→ **REQUIRED ACTION**: Write out, exactly as they appear, only the lines running from the line with "Basic Living Expenses—" to the final line of the listing; include both.

→ **DATA SUPPLIED**:

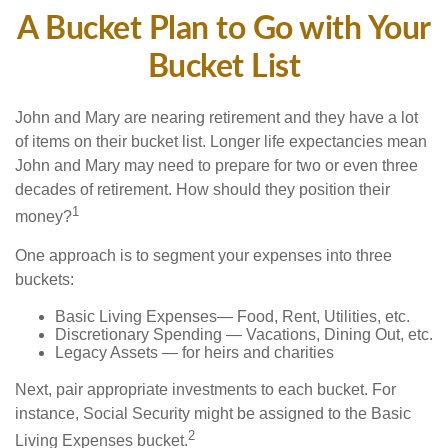
A Bucket Plan to Go with Your
Bucket List
John and Mary are nearing retirement and they have a lot
of items on their bucket list. Longer life expectancies mean
John and Mary may need to prepare for two or even three
decades of retirement. How should they position their
1
money?
One approach is to segment your expenses into three
buckets:
Basic Living Expenses— Food, Rent, Utilities, etc.
Discretionary Spending — Vacations, Dining Out, etc.
Legacy Assets — for heirs and charities
Next, pair appropriate investments to each bucket. For
instance, Social Security might be assigned to the Basic
2
Living Expenses bucket.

→ **OUTPUT OF THE TASK**:
Basic Living Expenses— Food, Rent, Utilities, etc.
Discretionary Spending — Vacations, Dining Out, etc.
Legacy Assets — for heirs and charities
Next, pair appropriate investments to each bucket. For
instance, Social Security might be assigned to the Basic
2
Living Expenses bucket.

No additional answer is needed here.